Some of India’s most exciting one-day players were victims of the English soil’s greenish vengeance. Less gullible but no less feeble were the bowlers who ran out of ideas at the rate at which gas-guzzling SUVs drink fuel. Predictable responses to events of such drastic inconvenience hovered around packed calendars and lack of preparation – but lack of application, barring Rahul Dravid, stood out among the key culprits. England played brilliantly well, no doubt, but was made to look even better by the hapless Indians at various instances during this series.

England’s progressive rise in performance of their players, with Swann completing the cycle with his dominant performance in the second innings of the final test, picking up six, pretty much summarizes their state of confidence. A few of the statistics from the recent past – backed by innings victories and large integers – plant a scary proposition to the rest of the world: they’re right on top, and there seems to be no roads that descend anywhere near the British Isles.

It may now appear ironic that Man of the Series Stuart Broad was a doubtful starter at Lords, owing to his unimpressive form leading up to the series

Broad’s consistent lengths throughout the series, ones that would have made even the best of the long-jumpers proud, and high scoring cameos with the bat earned him the Man of the Series award, one for which there existed many a contestant from the English dressing room. Dravid, from the other dressing room, was parsecs ahead of any other Indian in terms of achievements this series. That, in itself, is a reflection of how the series eventually panned out.
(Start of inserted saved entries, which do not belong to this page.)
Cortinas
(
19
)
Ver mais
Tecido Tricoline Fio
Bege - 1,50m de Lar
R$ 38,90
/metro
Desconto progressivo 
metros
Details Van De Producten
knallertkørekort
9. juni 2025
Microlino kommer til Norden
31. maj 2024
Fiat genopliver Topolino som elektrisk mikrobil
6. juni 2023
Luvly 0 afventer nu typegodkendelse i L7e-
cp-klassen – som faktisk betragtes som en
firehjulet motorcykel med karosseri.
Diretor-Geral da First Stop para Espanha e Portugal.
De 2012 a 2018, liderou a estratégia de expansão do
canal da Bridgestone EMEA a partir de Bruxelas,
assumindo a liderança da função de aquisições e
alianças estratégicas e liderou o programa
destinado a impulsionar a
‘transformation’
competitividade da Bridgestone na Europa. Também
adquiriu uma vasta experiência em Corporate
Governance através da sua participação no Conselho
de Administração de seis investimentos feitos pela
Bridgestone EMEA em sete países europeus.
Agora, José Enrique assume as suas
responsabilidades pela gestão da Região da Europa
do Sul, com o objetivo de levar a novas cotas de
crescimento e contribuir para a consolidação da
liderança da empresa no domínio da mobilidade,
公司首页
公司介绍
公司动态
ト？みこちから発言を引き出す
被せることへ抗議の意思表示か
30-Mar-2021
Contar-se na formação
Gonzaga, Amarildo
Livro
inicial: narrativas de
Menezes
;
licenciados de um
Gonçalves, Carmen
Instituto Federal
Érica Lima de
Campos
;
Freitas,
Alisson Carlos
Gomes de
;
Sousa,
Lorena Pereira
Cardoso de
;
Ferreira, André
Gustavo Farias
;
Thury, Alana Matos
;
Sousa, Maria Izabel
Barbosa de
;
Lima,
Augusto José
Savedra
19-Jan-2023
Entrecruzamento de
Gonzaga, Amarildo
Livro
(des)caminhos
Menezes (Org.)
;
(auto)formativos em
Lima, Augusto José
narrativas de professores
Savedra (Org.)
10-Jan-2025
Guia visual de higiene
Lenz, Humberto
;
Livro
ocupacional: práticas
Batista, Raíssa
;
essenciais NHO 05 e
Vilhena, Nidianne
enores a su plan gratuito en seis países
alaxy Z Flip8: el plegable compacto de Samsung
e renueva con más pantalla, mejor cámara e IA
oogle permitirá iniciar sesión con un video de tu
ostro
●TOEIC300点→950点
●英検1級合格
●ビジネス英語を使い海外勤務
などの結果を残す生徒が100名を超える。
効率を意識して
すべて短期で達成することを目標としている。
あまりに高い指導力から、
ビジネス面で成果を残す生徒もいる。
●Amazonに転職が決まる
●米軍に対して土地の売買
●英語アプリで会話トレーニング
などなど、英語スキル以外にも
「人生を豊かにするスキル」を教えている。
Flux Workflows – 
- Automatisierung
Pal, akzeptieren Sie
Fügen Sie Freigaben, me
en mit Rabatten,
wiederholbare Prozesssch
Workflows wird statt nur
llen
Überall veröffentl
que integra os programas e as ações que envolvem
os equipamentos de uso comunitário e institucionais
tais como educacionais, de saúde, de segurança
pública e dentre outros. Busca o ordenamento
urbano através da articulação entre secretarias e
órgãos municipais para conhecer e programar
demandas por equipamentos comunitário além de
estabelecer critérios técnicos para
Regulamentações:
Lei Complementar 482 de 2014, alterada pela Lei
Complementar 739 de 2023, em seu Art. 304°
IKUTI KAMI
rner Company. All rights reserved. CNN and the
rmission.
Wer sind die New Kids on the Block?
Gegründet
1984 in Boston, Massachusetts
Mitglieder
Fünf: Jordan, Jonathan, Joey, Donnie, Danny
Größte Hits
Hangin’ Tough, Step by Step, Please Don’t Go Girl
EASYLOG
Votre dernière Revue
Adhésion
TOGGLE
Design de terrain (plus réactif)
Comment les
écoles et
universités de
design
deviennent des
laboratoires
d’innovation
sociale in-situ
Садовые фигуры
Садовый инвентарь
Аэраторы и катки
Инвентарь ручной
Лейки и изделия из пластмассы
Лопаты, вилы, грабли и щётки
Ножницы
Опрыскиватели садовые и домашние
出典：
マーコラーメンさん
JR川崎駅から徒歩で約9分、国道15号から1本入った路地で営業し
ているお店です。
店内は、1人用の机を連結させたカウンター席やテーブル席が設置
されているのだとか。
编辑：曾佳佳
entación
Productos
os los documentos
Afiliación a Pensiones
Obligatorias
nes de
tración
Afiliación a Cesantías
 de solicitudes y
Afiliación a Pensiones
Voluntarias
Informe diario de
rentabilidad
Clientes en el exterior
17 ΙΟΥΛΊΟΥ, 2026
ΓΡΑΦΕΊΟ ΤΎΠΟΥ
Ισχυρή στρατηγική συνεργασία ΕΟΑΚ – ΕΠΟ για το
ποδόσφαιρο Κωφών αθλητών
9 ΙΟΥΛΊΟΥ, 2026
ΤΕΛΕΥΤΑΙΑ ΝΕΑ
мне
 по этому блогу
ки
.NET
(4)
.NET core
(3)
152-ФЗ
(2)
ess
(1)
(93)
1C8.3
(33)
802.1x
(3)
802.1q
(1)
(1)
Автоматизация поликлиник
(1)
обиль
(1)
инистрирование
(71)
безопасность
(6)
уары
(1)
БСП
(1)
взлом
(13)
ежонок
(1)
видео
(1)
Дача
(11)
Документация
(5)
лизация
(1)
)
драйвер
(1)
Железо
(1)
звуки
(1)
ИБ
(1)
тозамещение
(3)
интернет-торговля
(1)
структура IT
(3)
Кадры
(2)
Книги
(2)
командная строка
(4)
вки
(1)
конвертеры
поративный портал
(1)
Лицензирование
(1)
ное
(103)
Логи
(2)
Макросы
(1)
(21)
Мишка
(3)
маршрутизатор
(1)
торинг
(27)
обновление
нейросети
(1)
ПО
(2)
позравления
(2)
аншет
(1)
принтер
Most of the Indian players, subsequently, will have to bite the bullets once the post-mortem verdicts are out; not that most of these facts aren’t known anyway. Some of their ‘shorter-format’ skill sets have probed in and out like Somalian pirates in the Gulf of Aden. Apart from the self-inflicting damage that it has caused to most of them, more than anything else, it has left a billion sullen faces staring at this plight back home.

On the contrary, the Englishmen have found themselves a bed of roses to recline on – their tale to reach the top of the rankings, followed by a whitewash of the previously reigning champions, couldn’t have had a better script in the making. The quality of their quests henceforth will decide whether they build their fortresses across the globe in sand or stone. They have had a remarkable time stamping their intentions, but the real game of governing unconquered territories is about to begin this winter.